What to produce.
Make a tally of the lines in the records that include the string "Cook", and give only that number.

-------- Provided data --------

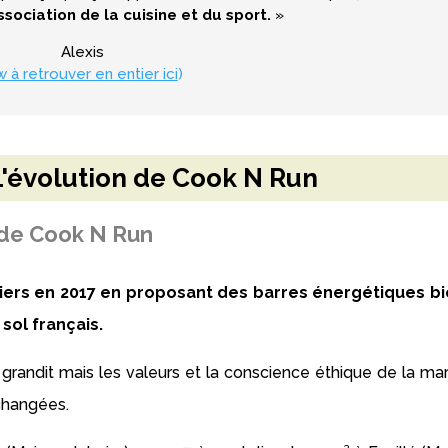
ssociation de la cuisine et du sport.
»
Alexis
w à retrouver en entier ici
)
L'évolution de Cook N Run
 de Cook N Run
niers en 2017 en proposant des barres énergétiques bi
sol français.
grandit mais les valeurs et la conscience éthique de la ma
changées.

--------

Result of the task.
2